Transcribed page contents:
============

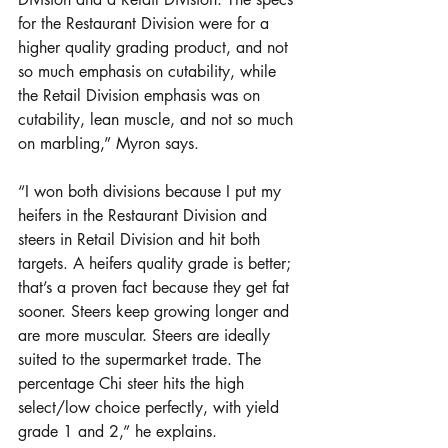
for the Restaurant Division were for a 
higher quality grading product, and not 
so much emphasis on cutability, while 
the Retail Division emphasis was on 
cutability, lean muscle, and not so much 
on marbling,” Myron says.
“I won both divisions because I put my 
heifers in the Restaurant Division and 
steers in Retail Division and hit both 
targets. A heifers quality grade is better; 
that’s a proven fact because they get fat 
sooner. Steers keep growing longer and 
are more muscular. Steers are ideally 
suited to the supermarket trade. The 
percentage Chi steer hits the high 
select/low choice perfectly, with yield 
grade 1 and 2,” he explains.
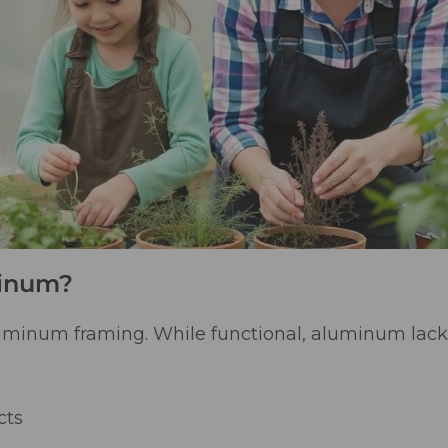
minum?
uminum framing. While functional, aluminum lack
cts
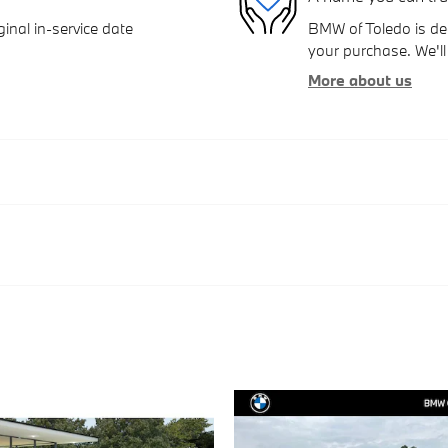
inal in-service date
BMW of Toledo is ded
your purchase. We'll 
More about us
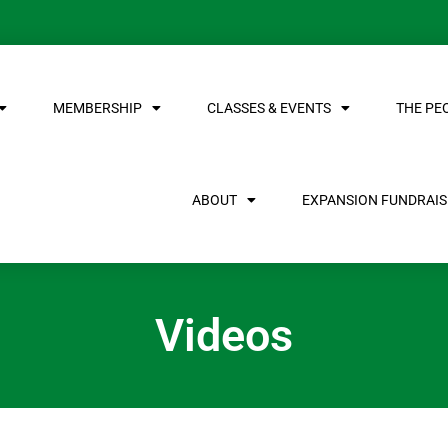
MEMBERSHIP
CLASSES & EVENTS
THE PE
ABOUT
EXPANSION FUNDRAISE
Videos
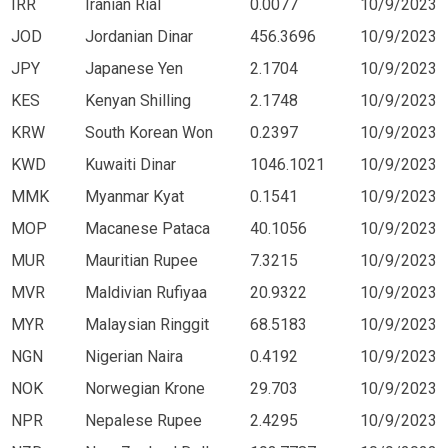
IRR
Iranian Rial
0.0077
10/9/2023
JOD
Jordanian Dinar
456.3696
10/9/2023
JPY
Japanese Yen
2.1704
10/9/2023
KES
Kenyan Shilling
2.1748
10/9/2023
KRW
South Korean Won
0.2397
10/9/2023
KWD
Kuwaiti Dinar
1046.1021
10/9/2023
MMK
Myanmar Kyat
0.1541
10/9/2023
MOP
Macanese Pataca
40.1056
10/9/2023
MUR
Mauritian Rupee
7.3215
10/9/2023
MVR
Maldivian Rufiyaa
20.9322
10/9/2023
MYR
Malaysian Ringgit
68.5183
10/9/2023
NGN
Nigerian Naira
0.4192
10/9/2023
NOK
Norwegian Krone
29.703
10/9/2023
NPR
Nepalese Rupee
2.4295
10/9/2023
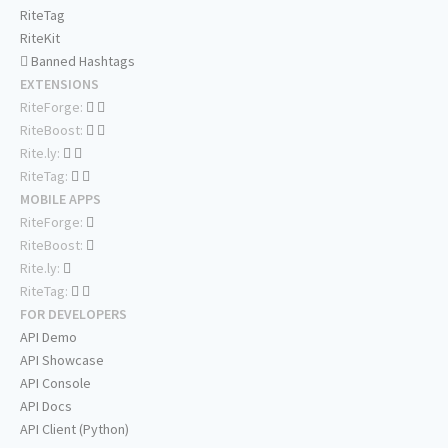
RiteTag
RiteKit
Banned Hashtags
EXTENSIONS
RiteForge:
RiteBoost:
Rite.ly:
RiteTag:
MOBILE APPS
RiteForge:
RiteBoost:
Rite.ly:
RiteTag:
FOR DEVELOPERS
API Demo
API Showcase
API Console
API Docs
API Client (Python)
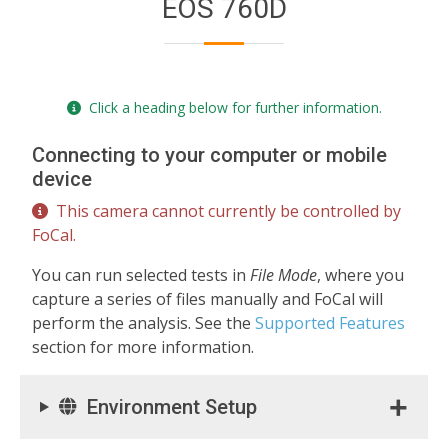
EOS 760D
Click a heading below for further information.
Connecting to your computer or mobile
device
This camera cannot currently be controlled by
FoCal.
You can run selected tests in
File Mode
, where you
capture a series of files manually and FoCal will
perform the analysis. See the
Supported Features
section for more information.
Environment Setup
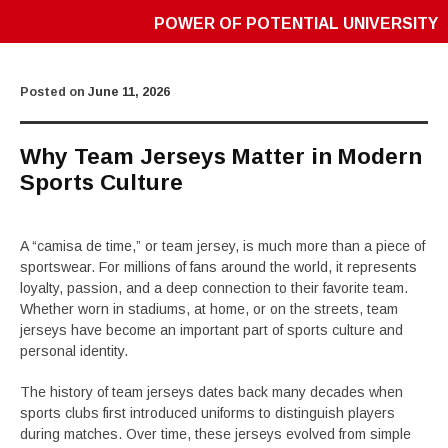
POWER OF POTENTIAL UNIVERSITY
Posted on
June 11, 2026
Why Team Jerseys Matter in Modern
Sports Culture
A “camisa de time,” or team jersey, is much more than a piece of
sportswear. For millions of fans around the world, it represents
loyalty, passion, and a deep connection to their favorite team.
Whether worn in stadiums, at home, or on the streets, team
jerseys have become an important part of sports culture and
personal identity.
The history of team jerseys dates back many decades when
sports clubs first introduced uniforms to distinguish players
during matches. Over time, these jerseys evolved from simple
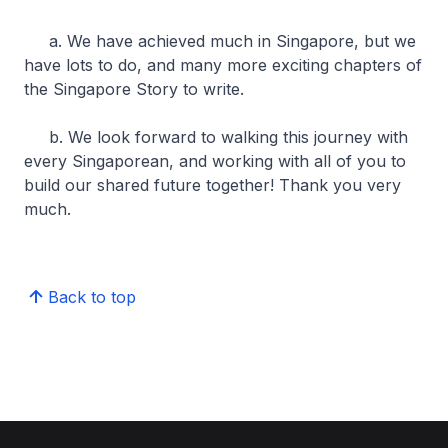
a. We have achieved much in Singapore, but we
have lots to do, and many more exciting chapters of
the Singapore Story to write.
b. We look forward to walking this journey with
every Singaporean, and working with all of you to
build our shared future together! Thank you very
much.
Back to top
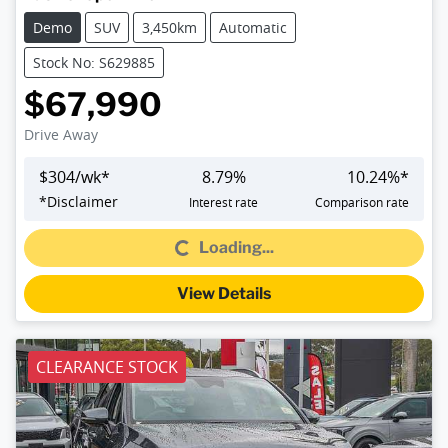
Demo
SUV
3,450km
Automatic
Stock No: S629885
$67,990
Drive Away
$
304
/wk*
8.79
%
10.24
%*
Loading...
*
Disclaimer
Interest rate
Comparison rate
Loading...
View Details
CLEARANCE STOCK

============

To do —
The answer should be one number: how many lines of the data above contain "time".

Exercise answer —
2